-- Opening Marker --

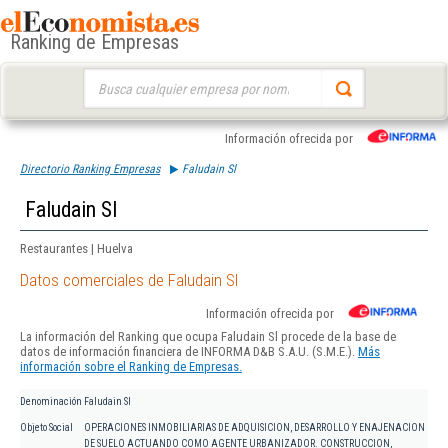
Ranking de Empresas
Buscar:
Información ofrecida por
Directorio Ranking Empresas
Faludain Sl
Faludain Sl
Restaurantes | Huelva
Datos comerciales de Faludain Sl
Información ofrecida por
La información del Ranking que ocupa Faludain Sl procede de la base de
datos de información financiera de INFORMA D&B S.A.U. (S.M.E.).
Más
información sobre el Ranking de Empresas.
Denominación
Faludain Sl
Objeto Social
OPERACIONES INMOBILIARIAS DE ADQUISICION, DESARROLLO Y ENAJENACION
DE SUELO ACTUANDO COMO AGENTE URBANIZADOR. CONSTRUCCION,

-- Closing Marker --

No picture belongs in the answer; the rest of the records must be repeated exactly.

Response
Ranking de Empresas
Buscar:
Información ofrecida por
Directorio Ranking Empresas
Faludain Sl
Faludain Sl
Restaurantes | Huelva
Datos comerciales de Faludain Sl
Información ofrecida por
La información del Ranking que ocupa Faludain Sl procede de la base de
datos de información financiera de INFORMA D&B S.A.U. (S.M.E.).
Más
información sobre el Ranking de Empresas.
Denominación
Faludain Sl
Objeto Social
OPERACIONES INMOBILIARIAS DE ADQUISICION, DESARROLLO Y ENAJENACION
DE SUELO ACTUANDO COMO AGENTE URBANIZADOR. CONSTRUCCION,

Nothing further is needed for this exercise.